Dalesia nodded. He’d been coasting a bit, waiting for the light at the corner to change to green, and now he gunned across the intersection. Moving briskly down the next block—but not fast enough to attract attention—he said, “Wounded? Will he be able to talk?”

Parker said, “He’s gone.”

“What I want to know,” Hurley said, “what went wrong? How come we suddenly got all those cops?”

“There had to be another alarm,” Parker said. “An internal alarm on that cellar door.”

“We were supposed to buy a clean plan,” Hurley said. He was angry, but it was mostly relief. “Morse guaranteed us a clean plan.”

“These things happen,” Parker said. “That could be a new system, since he knew the place.”

“They don’t happen to me,” Hurley said. “We paid Morse good money for a good plan, and we got our heads on a plate.”

Parker shrugged. They were away, it was over, mistakes happen. They had bought a plan, and a map, and an outline of the alarm protection, and a key to that building in the next block. As to guarantees, nobody could guarantee a thing like this, that was just Hurley spouting off his nervousness through anger.

The fact was, Parker wouldn’t have come into this at all if he hadn’t been strapped for cash. It was a small score, which somebody unknown to him had set up, and he wasn’t in charge of it. This was Hurley’s baby. Hurley and his friend Morse.

They rode a couple of blocks in silence, and then Hurley said, “I’m gonna go see Morse. You want to come? Dee?”

Dalesia said, “Sure. I got nothing else to do.” He spoke casually, not angry, not caring one way or the other.

Hurley twisted around in the seat to look at the two in back. “What about you? Parker?”

“No, I don’t think so,” Parker said.

“Briggs?”

“I guess not,” Briggs said. “I guess I’ll go back to Florida.”

“Well, I’m gonna see Morse.” Hurley faced front again, and sat nodding his head, apparently thinking about his anger.

Briggs said quietly to Parker, “Do you have any idea what you’ll do?”

“I’m not sure.”

“I’m running a streak,” Briggs said. “A very bad streak. I believe I’ll just retire for a while, and wait for it to go away.”

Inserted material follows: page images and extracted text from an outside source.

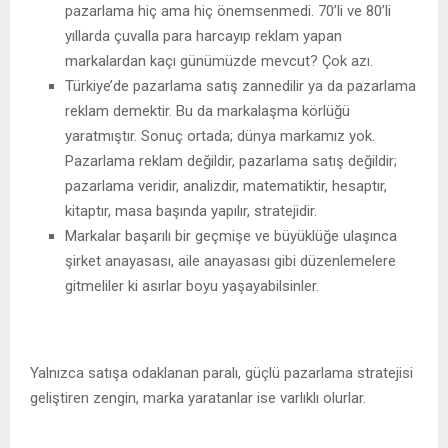
pazarlama hiç ama hiç önemsenmedi. 70’li ve 80’li
yıllarda çuvalla para harcayıp reklam yapan
markalardan kaçı günümüzde mevcut? Çok azı.
Türkiye’de pazarlama satış zannedilir ya da pazarlama
reklam demektir. Bu da markalaşma körlüğü
yaratmıştır. Sonuç ortada; dünya markamız yok.
Pazarlama reklam değildir, pazarlama satış değildir;
pazarlama veridir, analizdir, matematiktir, hesaptır,
kitaptır, masa başında yapılır, stratejidir.
Markalar başarılı bir geçmişe ve büyüklüğe ulaşınca
şirket anayasası, aile anayasası gibi düzenlemelere
gitmeliler ki asırlar boyu yaşayabilsinler.
Yalnızca satışa odaklanan paralı, güçlü pazarlama stratejisi
geliştiren zengin, marka yaratanlar ise varlıklı olurlar.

“This is my fourth in a row,” Parker said. “I’ve got a streak of my own running.”

“Anything else on tap?”

“No.” Parker frowned and looked out the side window at the dark storefronts going by. “One thing,” he said.

“What’s that?”

“Couple years ago I left some money behind after a job. I think I’ll go back and get it.”

“You want company?”

“I did the job with a guy,” Parker said. “I guess I’ll get in touch with him again.”

Two

Grofield said, “Shouldn’t I have income before I pay income tax?”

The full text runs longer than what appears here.